#### Records for this task ####
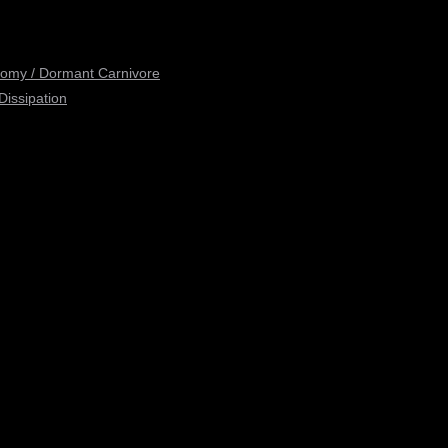
tomy / Dormant Carnivore
Dissipation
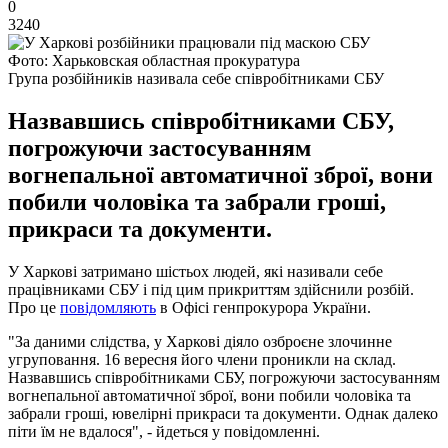
0
3240
Фото: Харьковская областная прокуратура
Група розбійників називала себе співробітниками СБУ
Назвавшись співробітниками СБУ,
погрожуючи застосуванням
вогнепальної автоматичної зброї, вони
побили чоловіка та забрали гроші,
прикраси та документи.
У Харкові затримано шістьох людей, які називали себе
працівниками СБУ і під цим прикриттям здійснили розбій.
Про це
повідомляють
в Офісі генпрокурора України.
"За даними слідства, у Харкові діяло озброєне злочинне
угруповання. 16 вересня його члени проникли на склад.
Назвавшись співробітниками СБУ, погрожуючи застосуванням
вогнепальної автоматичної зброї, вони побили чоловіка та
забрали гроші, ювелірні прикраси та документи. Однак далеко
піти їм не вдалося", - йдеться у повідомленні.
####
## Task instructions
Exact copy, no pictures: reproduce every entry shown above.

## Solution for this exercise
tomy / Dormant Carnivore
Dissipation
0
3240
Фото: Харьковская областная прокуратура
Група розбійників називала себе співробітниками СБУ
Назвавшись співробітниками СБУ,
погрожуючи застосуванням
вогнепальної автоматичної зброї, вони
побили чоловіка та забрали гроші,
прикраси та документи.
У Харкові затримано шістьох людей, які називали себе
працівниками СБУ і під цим прикриттям здійснили розбій.
Про це
повідомляють
в Офісі генпрокурора України.
"За даними слідства, у Харкові діяло озброєне злочинне
угруповання. 16 вересня його члени проникли на склад.
Назвавшись співробітниками СБУ, погрожуючи застосуванням
вогнепальної автоматичної зброї, вони побили чоловіка та
забрали гроші, ювелірні прикраси та документи. Однак далеко
піти їм не вдалося", - йдеться у повідомленні.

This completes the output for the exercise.